Letterbook copy (DNA: RG 59, DL, vol. 14).

1Letter not found. Isaac, Peter, and Thomas Stagg Jr. and Thomas Snell were merchants in New York, where Snell, Stagg, and Company conducted business at 248 Front Street (John F. Jones, Jones’s New-York Mercantile and General Directory … [New York, 1805; Shaw and Shoemaker description begins R. R. Shaw and R. H. Shoemaker, comps., American Bibliography: A Preliminary Checklist for 1801–1819 (22 vols.; New York, 1958–66). description ends 8710], 349).

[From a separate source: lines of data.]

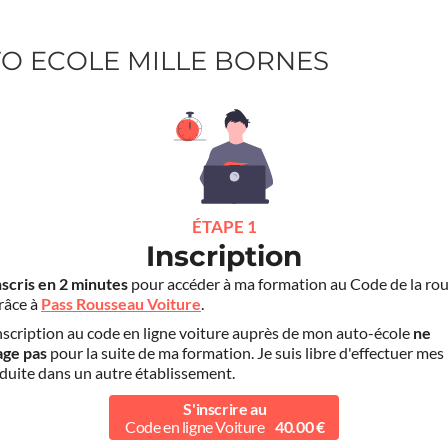
UTO ECOLE MILLE BORNES
ÉTAPE 1
Inscription
nscris en 2 minutes
pour accéder à ma formation au Code de la rou
grâce à
Pass Rousseau Voiture
.
scription au code en ligne voiture auprès de mon auto-école
ne
age pas
pour la suite de ma formation. Je suis libre d'effectuer mes
duite dans un autre établissement.
S'inscrire au
Code en ligne Voiture
40.00 €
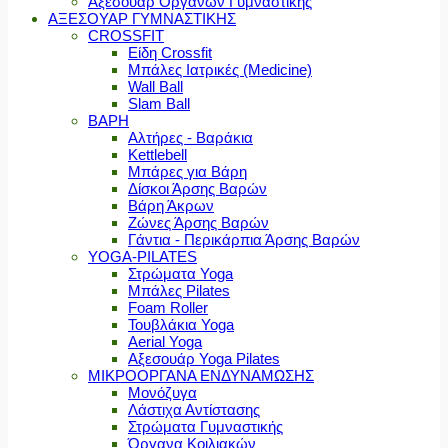
Αξεσουάρ Οργάνων Γυμναστικής
ΑΞΕΣΟΥΑΡ ΓΥΜΝΑΣΤΙΚΗΣ
CROSSFIT
Είδη Crossfit
Μπάλες Ιατρικές (Medicine)
Wall Ball
Slam Ball
ΒΑΡΗ
Αλτήρες - Βαράκια
Kettlebell
Μπάρες για Βάρη
Δίσκοι Άρσης Βαρών
Βάρη Άκρων
Ζώνες Άρσης Βαρών
Γάντια - Περικάρπια Άρσης Βαρών
YOGA-PILATES
Στρώματα Yoga
Μπάλες Pilates
Foam Roller
Τουβλάκια Yoga
Aerial Yoga
Αξεσουάρ Yoga Pilates
ΜΙΚΡΟΟΡΓΑΝΑ ΕΝΔΥΝΑΜΩΣΗΣ
Μονόζυγα
Λάστιχα Αντίστασης
Στρώματα Γυμναστικής
Όργανα Κοιλιακών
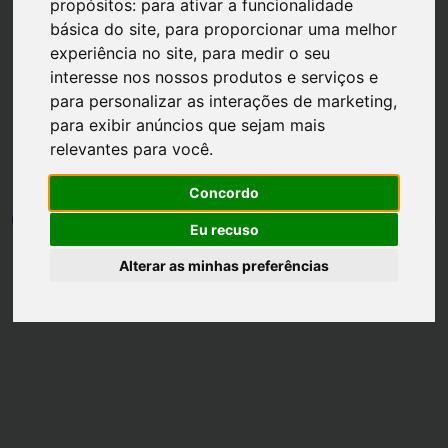
propósitos:
para ativar a funcionalidade
básica do site
,
para proporcionar uma melhor
experiência no site
,
para medir o seu
interesse nos nossos produtos e serviços e
para personalizar as interações de marketing
,
Página inicial
Carnaval
para exibir anúncios que sejam mais
relevantes para você
.
Tiara de Carnaval
Concordo
por
Savannah Piske
•
25 fevereiro
•
1 min leitura
0
Eu recuso
Alterar as minhas preferências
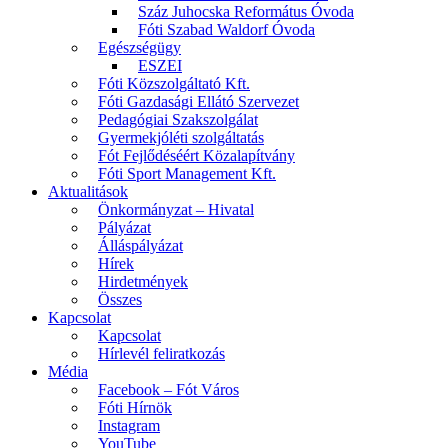
Száz Juhocska Református Óvoda
Fóti Szabad Waldorf Óvoda
Egészségügy
ESZEI
Fóti Közszolgáltató Kft.
Fóti Gazdasági Ellátó Szervezet
Pedagógiai Szakszolgálat
Gyermekjóléti szolgáltatás
Fót Fejlődéséért Közalapítvány
Fóti Sport Management Kft.
Aktualitások
Önkormányzat – Hivatal
Pályázat
Álláspályázat
Hírek
Hirdetmények
Összes
Kapcsolat
Kapcsolat
Hírlevél feliratkozás
Média
Facebook – Fót Város
Fóti Hírnök
Instagram
YouTube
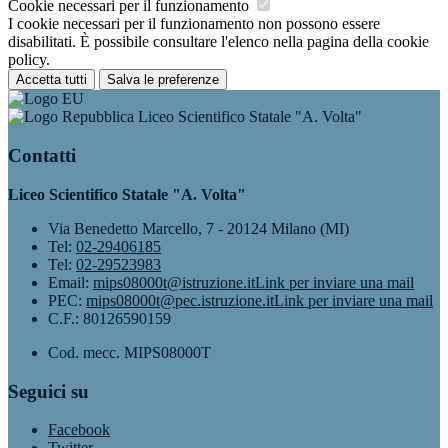
Cookie necessari per il funzionamento
I cookie necessari per il funzionamento non possono essere
disabilitati. È possibile consultare l'elenco nella pagina della cookie
policy.
Accetta tutti
Salva le preferenze
Liceo Scientifico Statale "A. Volta"
Contatti
Liceo Scientifico Statale "A. Volta"
Via Benedetto Marcello, 7 - 20124 Milano (MI)
Tel:
02-29406185
Tel:
02-29523983
Email:
mips08000t@istruzione.it
Link per inviare una mail
PEC:
mips08000t@pec.istruzione.it
Link per inviare una mail
C.F.: 80126590159
Cod. mecc. MIPS08000T
Seguici su
Facebook
Twitter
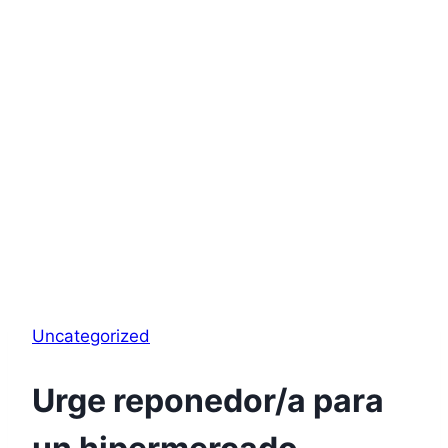
Uncategorized
Urge reponedor/a para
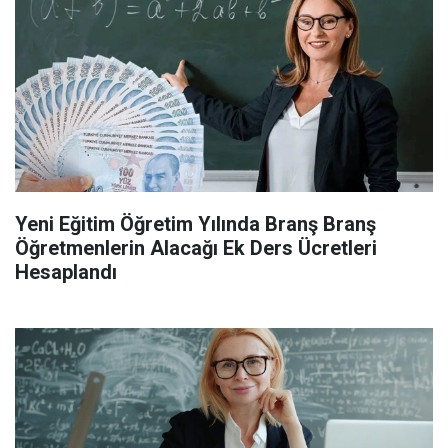
Yeni Eğitim Öğretim Yılında Branş Branş
Öğretmenlerin Alacağı Ek Ders Ücretleri
Hesaplandı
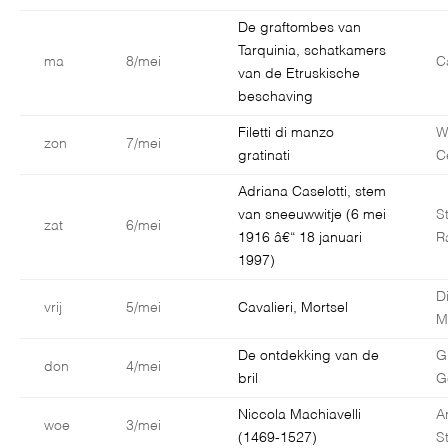
De graftombes van
Tarquinia, schatkamers
ma
8/mei
C
van de Etruskische
beschaving
Filetti di manzo
W
zon
7/mei
gratinati
C
Adriana Caselotti, stem
van sneeuwwitje (6 mei
S
zat
6/mei
1916 â€“ 18 januari
R
1997)
D
vrij
5/mei
Cavalieri, Mortsel
M
De ontdekking van de
G
don
4/mei
bril
G
Niccola Machiavelli
A
woe
3/mei
(1469-1527)
S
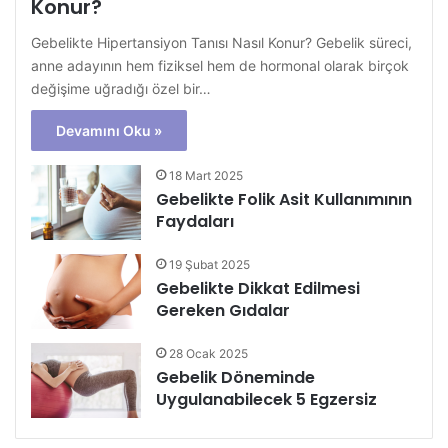
Konur?
Gebelikte Hipertansiyon Tanısı Nasıl Konur? Gebelik süreci,
anne adayının hem fiziksel hem de hormonal olarak birçok
değişime uğradığı özel bir…
Devamını Oku »
18 Mart 2025
Gebelikte Folik Asit Kullanımının
Faydaları
19 Şubat 2025
Gebelikte Dikkat Edilmesi
Gereken Gıdalar
28 Ocak 2025
Gebelik Döneminde
Uygulanabilecek 5 Egzersiz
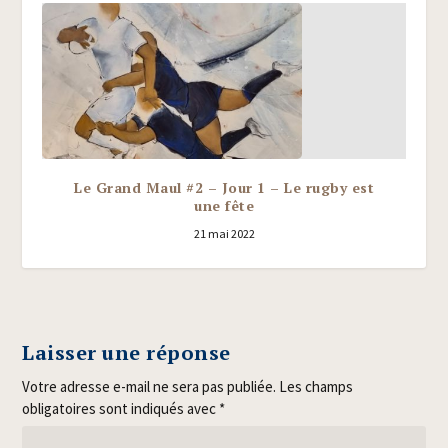
Le Grand Maul #2 – Jour 1 – Le rugby est
une fête
21 mai 2022
Laisser une réponse
Votre adresse e-mail ne sera pas publiée.
Les champs
obligatoires sont indiqués avec
*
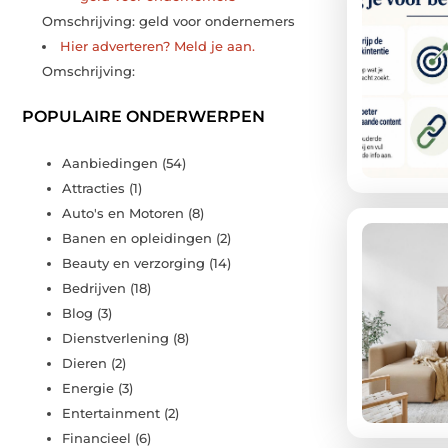
Omschrijving: geld voor ondernemers
Hier adverteren? Meld je aan.
Omschrijving:
POPULAIRE ONDERWERPEN
Aanbiedingen
(54)
Attracties
(1)
Auto's en Motoren
(8)
Banen en opleidingen
(2)
Beauty en verzorging
(14)
Bedrijven
(18)
Blog
(3)
Dienstverlening
(8)
Dieren
(2)
Energie
(3)
Entertainment
(2)
Financieel
(6)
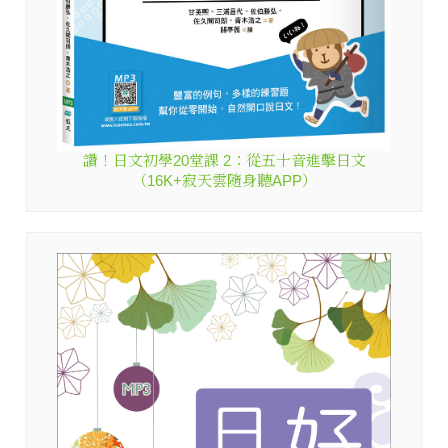
讚！日文初學20堂課 2：從五十音進擊日文
（16K+寂天雲隨身聽APP）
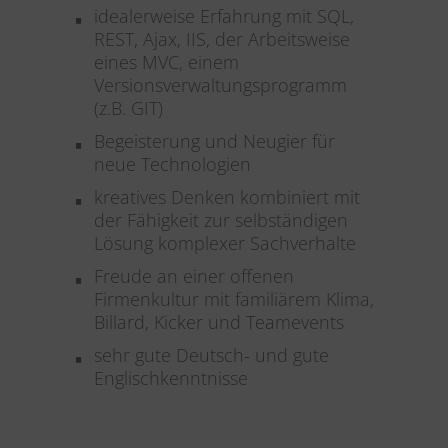
idealerweise Erfahrung mit SQL,
REST, Ajax, IIS, der Arbeitsweise
eines MVC, einem
Versionsverwaltungsprogramm
(z.B. GIT)
Begeisterung und Neugier für
neue Technologien
kreatives Denken kombiniert mit
der Fähigkeit zur selbständigen
Lösung komplexer Sachverhalte
Freude an einer offenen
Firmenkultur mit familiärem Klima,
Billard, Kicker und Teamevents
sehr gute Deutsch- und gute
Englischkenntnisse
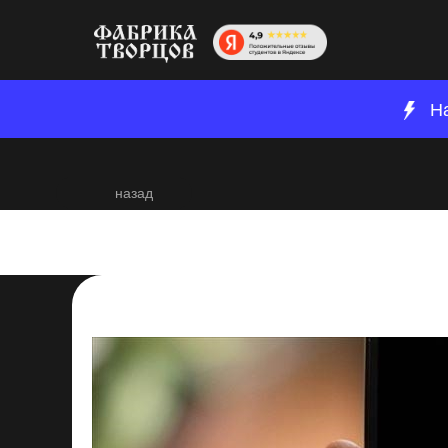
Н
назад
Монтаж и редакци
2024-01-09 15:01
Постпродакшн
Съемка
Р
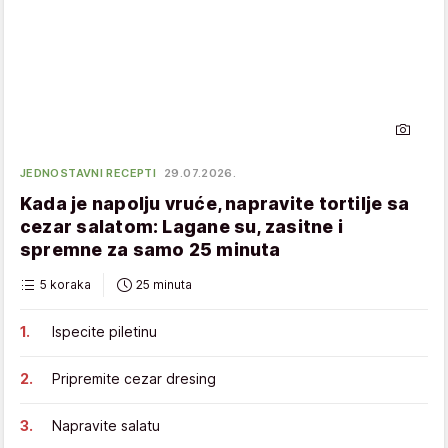
JEDNOSTAVNI RECEPTI
29.07.2026.
Kada je napolju vruće, napravite tortilje sa
cezar salatom: Lagane su, zasitne i
spremne za samo 25 minuta
5 koraka
25 minuta
Ispecite piletinu
Pripremite cezar dresing
Napravite salatu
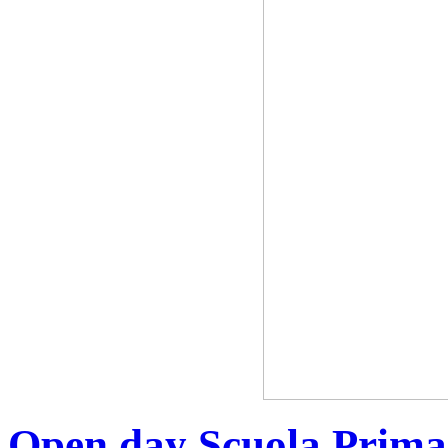
Open day Scuola Prima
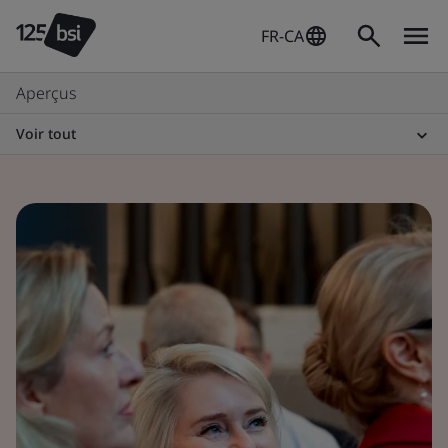
FR-CA
Aperçus
Voir tout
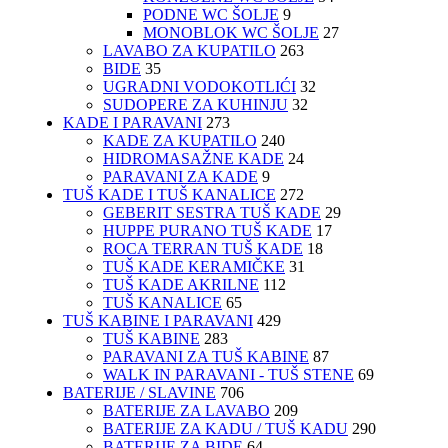
PODNE WC ŠOLJE
9
MONOBLOK WC ŠOLJE
27
LAVABO ZA KUPATILO
263
BIDE
35
UGRADNI VODOKOTLIĆI
32
SUDOPERE ZA KUHINJU
32
KADE I PARAVANI
273
KADE ZA KUPATILO
240
HIDROMASAŽNE KADE
24
PARAVANI ZA KADE
9
TUŠ KADE I TUŠ KANALICE
272
GEBERIT SESTRA TUŠ KADE
29
HUPPE PURANO TUŠ KADE
17
ROCA TERRAN TUŠ KADE
18
TUŠ KADE KERAMIČKE
31
TUŠ KADE AKRILNE
112
TUŠ KANALICE
65
TUŠ KABINE I PARAVANI
429
TUŠ KABINE
283
PARAVANI ZA TUŠ KABINE
87
WALK IN PARAVANI - TUŠ STENE
69
BATERIJE / SLAVINE
706
BATERIJE ZA LAVABO
209
BATERIJE ZA KADU / TUŠ KADU
290
BATERIJE ZA BIDE
64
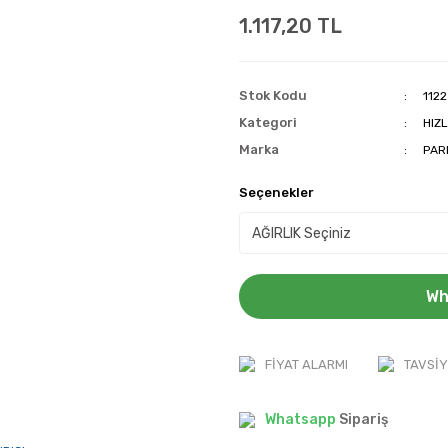
1.117,20 TL
Stok Kodu
1122
Kategori
HIZL
Marka
PAR
Seçenekler
Wh
FIYAT ALARMI
TAVSIY
Whatsapp
Sipariş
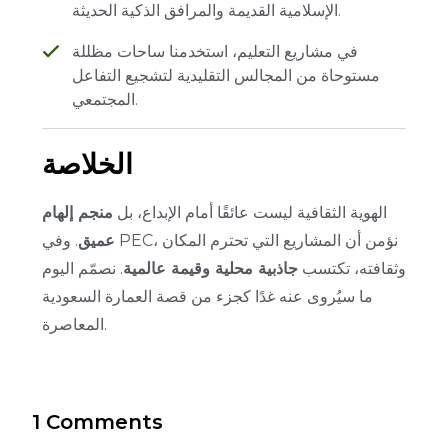
الإسلامية القديمة والمرافق الذكية الحديثة.
في مشاريع التعليم، استخدمنا ساحات مظللة
مستوحاة من المجالس التقليدية لتشجيع التفاعل
المجتمعي.
الخلاصة
الهوية الثقافية ليست عائقًا أمام الإبداع، بل
منجم إلهام
عميق
.
وفي PEC، نؤمن أن المشاريع التي تحترم المكان
وثقافته، تكتسب
جاذبية محلية وقيمة عالمية
.
نصمّم اليوم
ما سيُروى عنه غدًا كجزء من قصة العمارة السعودية
المعاصرة.
1 Comments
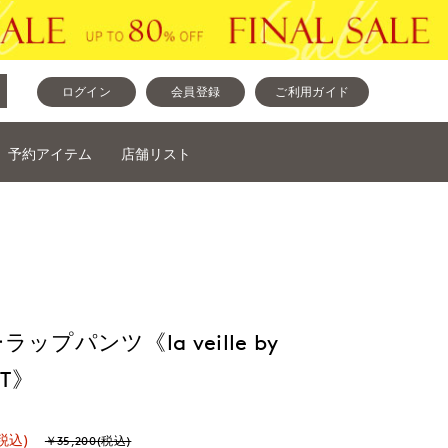
ログイン
会員登録
ご利用ガイド
予約アイテム
店舗リスト
プパンツ《la veille by
ET》
税込)
￥35,200(税込)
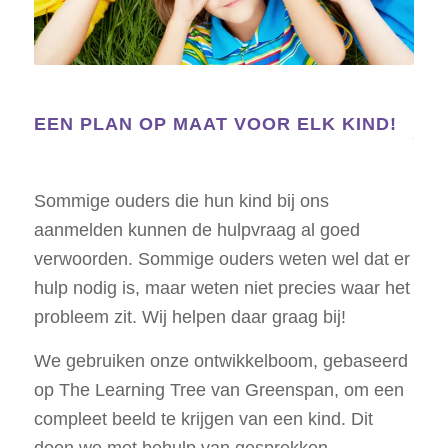
EEN PLAN OP MAAT VOOR ELK KIND!
Sommige ouders die hun kind bij ons
aanmelden kunnen de hulpvraag al goed
verwoorden. Sommige ouders weten wel dat er
hulp nodig is, maar weten niet precies waar het
probleem zit. Wij helpen daar graag bij!
We gebruiken onze ontwikkelboom, gebaseerd
op The Learning Tree van Greenspan, om een
compleet beeld te krijgen van een kind. Dit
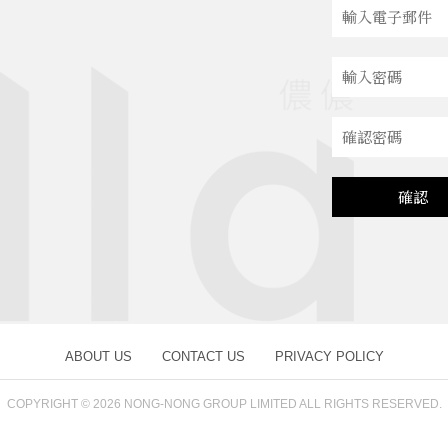
確認
ABOUT US
CONTACT US
PRIVACY POLICY
COPYRIGHT © 2026
NONG-NONG GROUP LIMITED ALL RIGHTS RESERVED.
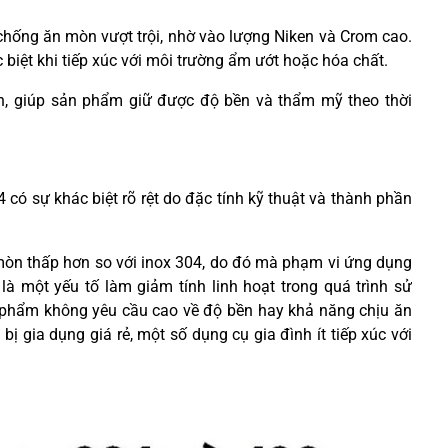
chống ăn mòn vượt trội, nhờ vào lượng Niken và Crom cao.
 biệt khi tiếp xúc với môi trường ẩm ướt hoặc hóa chất.
ơn, giúp sản phẩm giữ được độ bền và thẩm mỹ theo thời
 có sự khác biệt rõ rệt do đặc tính kỹ thuật và thành phần
mòn thấp hơn so với inox 304, do đó mà phạm vi ứng dụng
là một yếu tố làm giảm tính linh hoạt trong quá trình sử
 phẩm không yêu cầu cao về độ bền hay khả năng chịu ăn
 bị gia dụng giá rẻ, một số dụng cụ gia đình ít tiếp xúc với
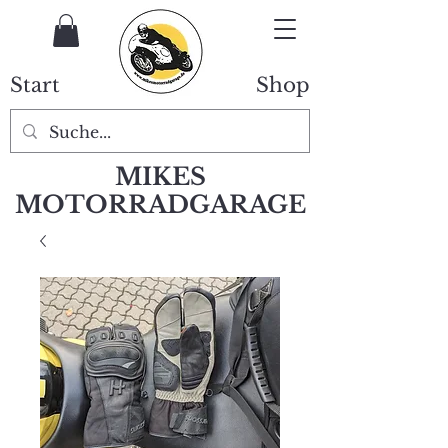
Start
Shop
MIKES
MOTORRADGARAGE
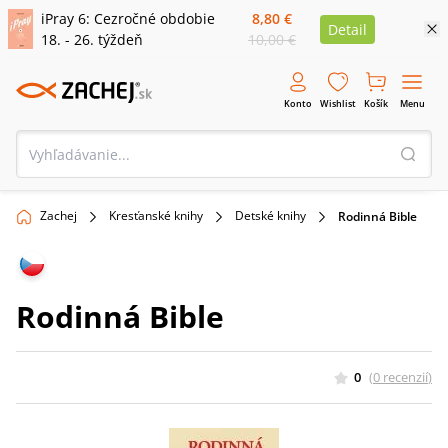
iPray 6: Cezročné obdobie
8,80 €
Detail
18. - 26. týždeň
10,00 €
Konto
Wishlist
Košík
Menu
Zachej
Kresťanské knihy
Detské knihy
Rodinná Bible
Rodinná Bible
0
(
0
recenzií
)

2See Anthony Merry to JM, 12 Apr. 1804 (second letter), PJM-SS description begins Robert J. Brugger et al., eds., The Papers of James Madison: Secretary of State Series (7 vols. to date; Charlottesville, Va., 1986–). description ends , 7:38.

3For the Admiralty orders regarding the conduct of the blockades of Martinique and Guadeloupe, see Merry to JM, 12 Apr. 1804 (first letter), ibid., 7:37–38 and n. 2. The instructions were printed in the National Intelligencer of 16 Apr. 1804.